→ Your task
Omit all pictures and transcribe only the lines in the entries below that run from the line with "大企業向けの試薬管理システムは、運用に手" through the line with "09 72 67 50 + numéro".

→ Given data
________________________________________

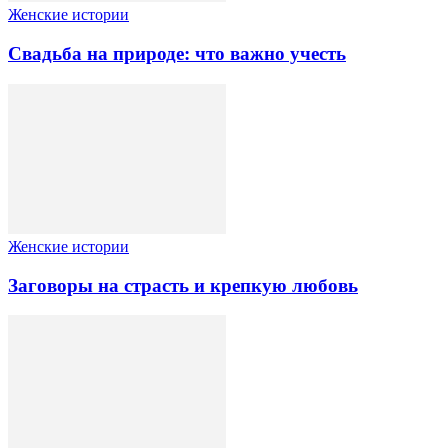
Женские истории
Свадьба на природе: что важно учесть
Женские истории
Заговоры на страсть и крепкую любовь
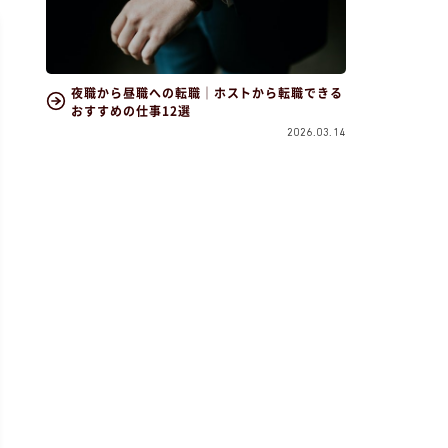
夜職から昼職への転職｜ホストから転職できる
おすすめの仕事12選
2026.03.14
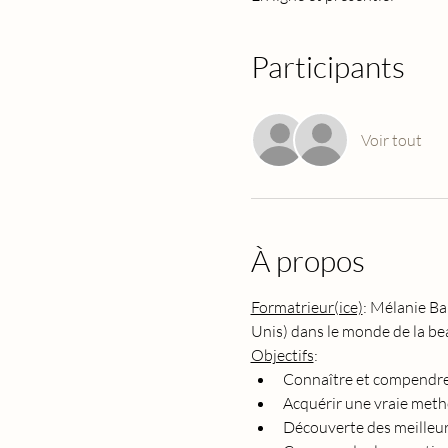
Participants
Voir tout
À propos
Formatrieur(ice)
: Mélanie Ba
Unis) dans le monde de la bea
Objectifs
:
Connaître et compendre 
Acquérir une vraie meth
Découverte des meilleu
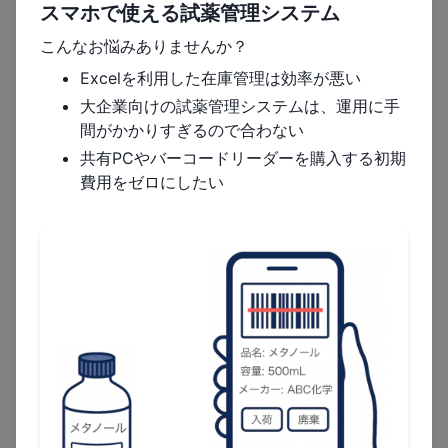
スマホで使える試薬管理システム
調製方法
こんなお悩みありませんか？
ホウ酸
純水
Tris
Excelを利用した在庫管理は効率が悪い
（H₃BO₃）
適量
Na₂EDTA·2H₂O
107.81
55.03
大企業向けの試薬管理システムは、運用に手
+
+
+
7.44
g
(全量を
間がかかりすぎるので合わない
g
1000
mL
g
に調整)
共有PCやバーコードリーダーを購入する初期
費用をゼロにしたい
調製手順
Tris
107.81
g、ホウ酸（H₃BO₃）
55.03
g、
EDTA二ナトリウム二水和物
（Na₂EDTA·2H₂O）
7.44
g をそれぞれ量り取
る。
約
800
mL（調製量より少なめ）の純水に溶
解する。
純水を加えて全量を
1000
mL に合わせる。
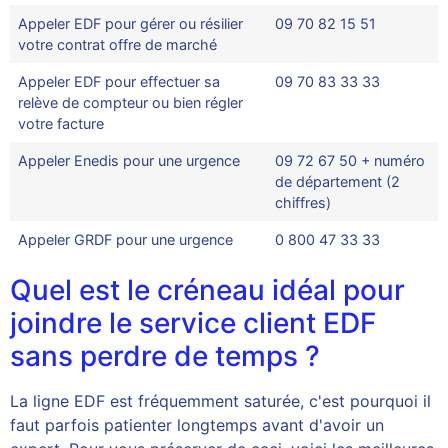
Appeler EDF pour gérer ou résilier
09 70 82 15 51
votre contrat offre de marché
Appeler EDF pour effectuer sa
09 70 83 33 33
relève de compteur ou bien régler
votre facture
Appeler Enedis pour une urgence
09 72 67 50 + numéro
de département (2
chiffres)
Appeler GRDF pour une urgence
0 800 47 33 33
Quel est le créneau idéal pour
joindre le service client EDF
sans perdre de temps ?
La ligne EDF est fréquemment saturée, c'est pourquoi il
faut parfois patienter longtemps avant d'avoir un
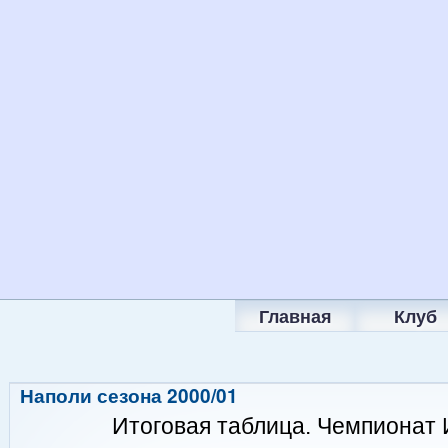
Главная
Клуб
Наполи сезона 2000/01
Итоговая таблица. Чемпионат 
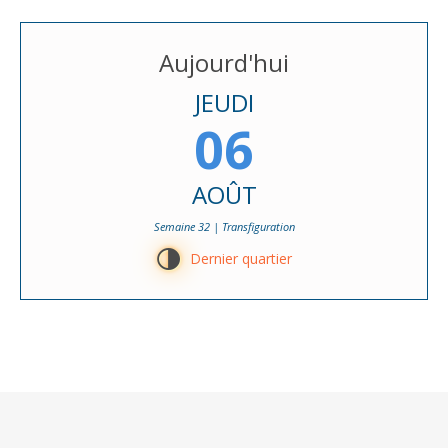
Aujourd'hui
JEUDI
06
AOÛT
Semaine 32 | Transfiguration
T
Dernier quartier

________________________________________

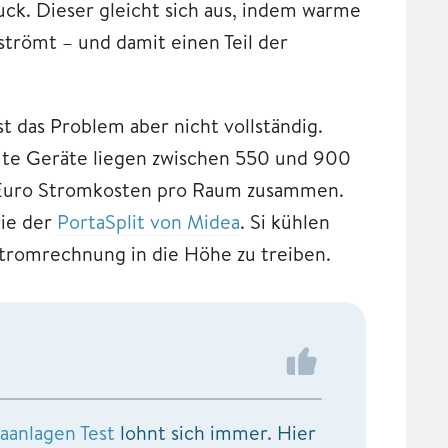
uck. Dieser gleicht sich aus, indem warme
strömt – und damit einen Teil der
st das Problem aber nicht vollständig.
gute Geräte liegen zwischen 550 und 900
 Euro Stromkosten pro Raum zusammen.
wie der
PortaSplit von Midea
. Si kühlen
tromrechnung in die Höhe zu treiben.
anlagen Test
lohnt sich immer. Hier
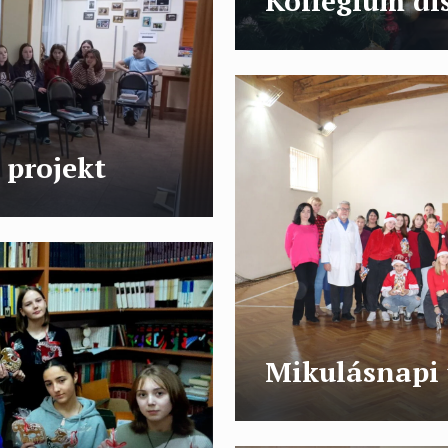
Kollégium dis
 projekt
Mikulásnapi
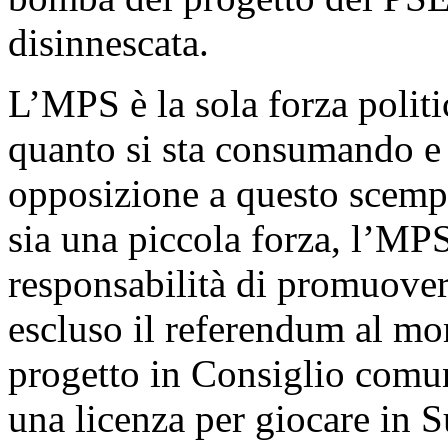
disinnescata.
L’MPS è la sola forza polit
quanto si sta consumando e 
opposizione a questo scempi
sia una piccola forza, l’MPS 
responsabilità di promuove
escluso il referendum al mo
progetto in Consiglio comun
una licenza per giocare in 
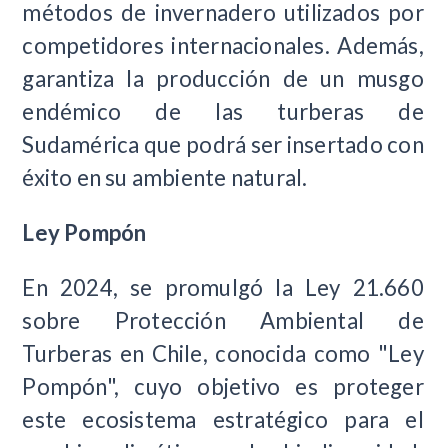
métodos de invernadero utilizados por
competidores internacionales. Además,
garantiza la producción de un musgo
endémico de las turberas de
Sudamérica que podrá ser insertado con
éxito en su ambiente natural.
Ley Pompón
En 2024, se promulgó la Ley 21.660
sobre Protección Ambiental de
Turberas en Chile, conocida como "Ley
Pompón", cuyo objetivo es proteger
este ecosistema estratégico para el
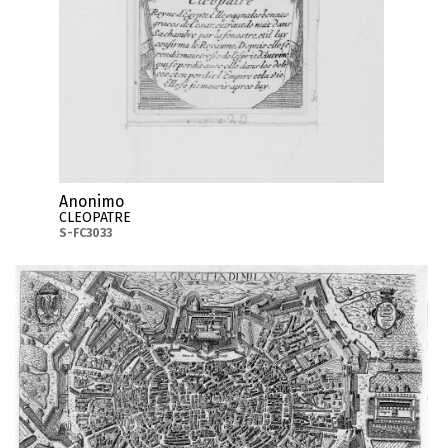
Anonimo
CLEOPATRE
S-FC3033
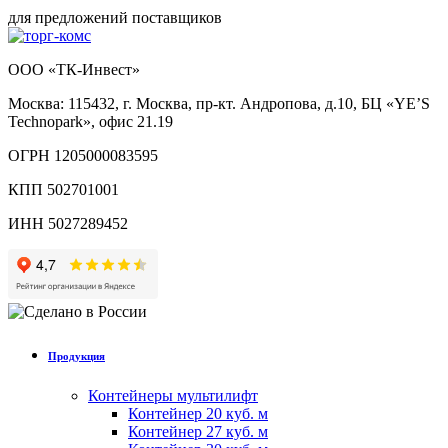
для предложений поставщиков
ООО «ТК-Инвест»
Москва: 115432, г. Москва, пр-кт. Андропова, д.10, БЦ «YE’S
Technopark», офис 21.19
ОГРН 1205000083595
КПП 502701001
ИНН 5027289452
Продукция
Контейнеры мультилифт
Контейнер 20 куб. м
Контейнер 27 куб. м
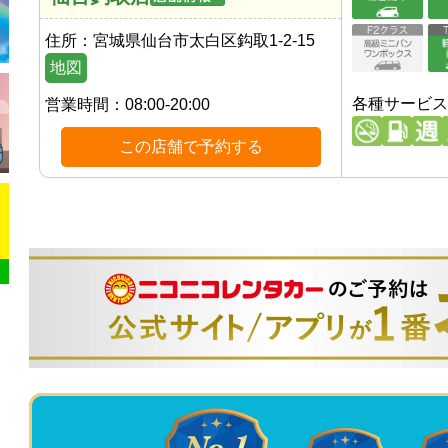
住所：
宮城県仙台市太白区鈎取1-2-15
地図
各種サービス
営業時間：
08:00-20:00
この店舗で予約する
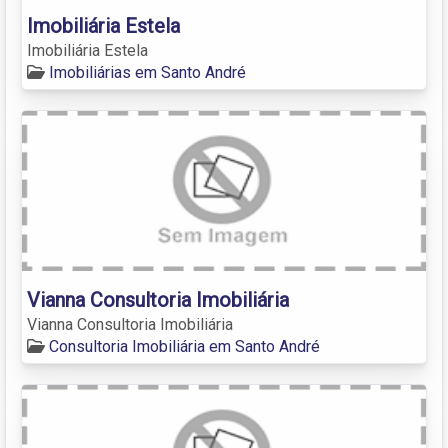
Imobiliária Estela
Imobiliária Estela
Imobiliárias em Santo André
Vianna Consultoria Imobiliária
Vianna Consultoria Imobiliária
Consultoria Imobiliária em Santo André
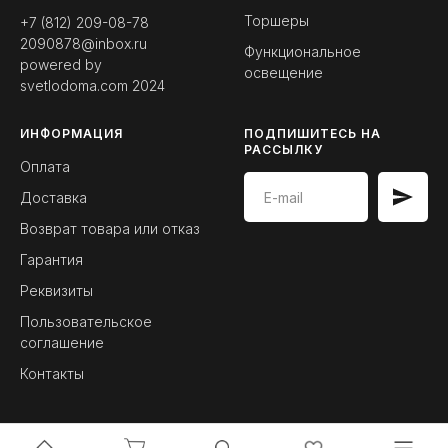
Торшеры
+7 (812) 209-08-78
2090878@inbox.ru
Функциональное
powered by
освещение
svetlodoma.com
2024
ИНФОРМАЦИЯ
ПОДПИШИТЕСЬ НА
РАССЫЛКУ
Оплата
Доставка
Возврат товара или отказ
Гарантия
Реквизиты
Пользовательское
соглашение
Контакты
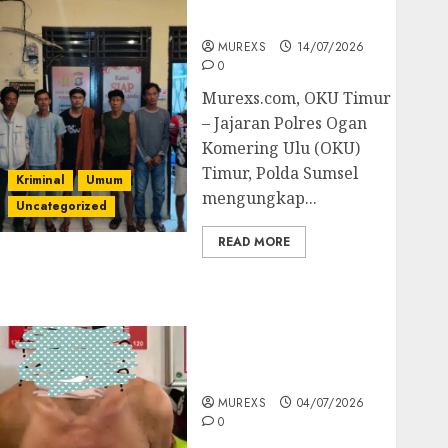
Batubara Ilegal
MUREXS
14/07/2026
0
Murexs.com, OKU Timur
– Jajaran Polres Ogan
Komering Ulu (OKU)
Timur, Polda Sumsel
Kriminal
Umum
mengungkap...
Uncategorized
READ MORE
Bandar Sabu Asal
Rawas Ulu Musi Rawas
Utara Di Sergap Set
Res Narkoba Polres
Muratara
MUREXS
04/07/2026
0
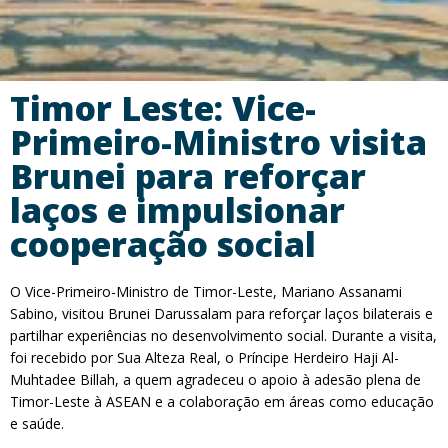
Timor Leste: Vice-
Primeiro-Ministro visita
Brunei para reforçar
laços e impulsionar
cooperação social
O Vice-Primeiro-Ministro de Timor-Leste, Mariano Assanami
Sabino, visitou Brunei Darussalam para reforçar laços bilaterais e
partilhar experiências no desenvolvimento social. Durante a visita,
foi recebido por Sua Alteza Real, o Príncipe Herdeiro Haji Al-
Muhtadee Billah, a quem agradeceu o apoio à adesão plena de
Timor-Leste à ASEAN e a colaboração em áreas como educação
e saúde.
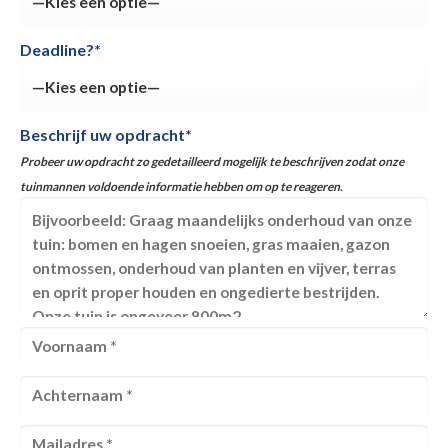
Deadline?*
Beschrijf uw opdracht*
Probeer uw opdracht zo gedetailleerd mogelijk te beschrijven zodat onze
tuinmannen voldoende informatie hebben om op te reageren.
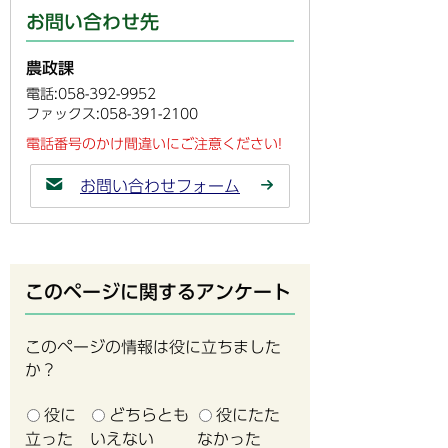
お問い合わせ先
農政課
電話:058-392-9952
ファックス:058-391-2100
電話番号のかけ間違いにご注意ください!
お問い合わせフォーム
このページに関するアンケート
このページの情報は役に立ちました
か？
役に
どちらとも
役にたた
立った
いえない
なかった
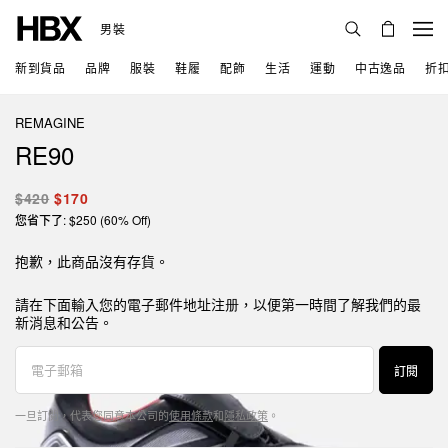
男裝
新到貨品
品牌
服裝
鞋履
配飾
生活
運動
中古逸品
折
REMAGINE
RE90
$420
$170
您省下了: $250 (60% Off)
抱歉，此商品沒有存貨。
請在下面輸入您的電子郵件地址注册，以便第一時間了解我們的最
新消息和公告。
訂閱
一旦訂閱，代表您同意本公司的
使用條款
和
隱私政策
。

________________________________________

→ Result
大企業向けの試薬管理システムは、運用に手
+
+
+
7.44
g
(全量を
間がかかりすぎるので合わない
g
1000
mL
g
に調整)
共有PCやバーコードリーダーを購入する初期
費用をゼロにしたい
調製手順
Tris
107.81
g、ホウ酸（H₃BO₃）
55.03
g、
EDTA二ナトリウム二水和物
（Na₂EDTA·2H₂O）
7.44
g をそれぞれ量り取
る。
約
800
mL（調製量より少なめ）の純水に溶
解する。
純水を加えて全量を
1000
mL に合わせる。
Appeler EDF pour gérer ou résilier
09 70 82 15 51
votre contrat offre de marché
Appeler EDF pour effectuer sa
09 70 83 33 33
relève de compteur ou bien régler
votre facture
Appeler Enedis pour une urgence
09 72 67 50 + numéro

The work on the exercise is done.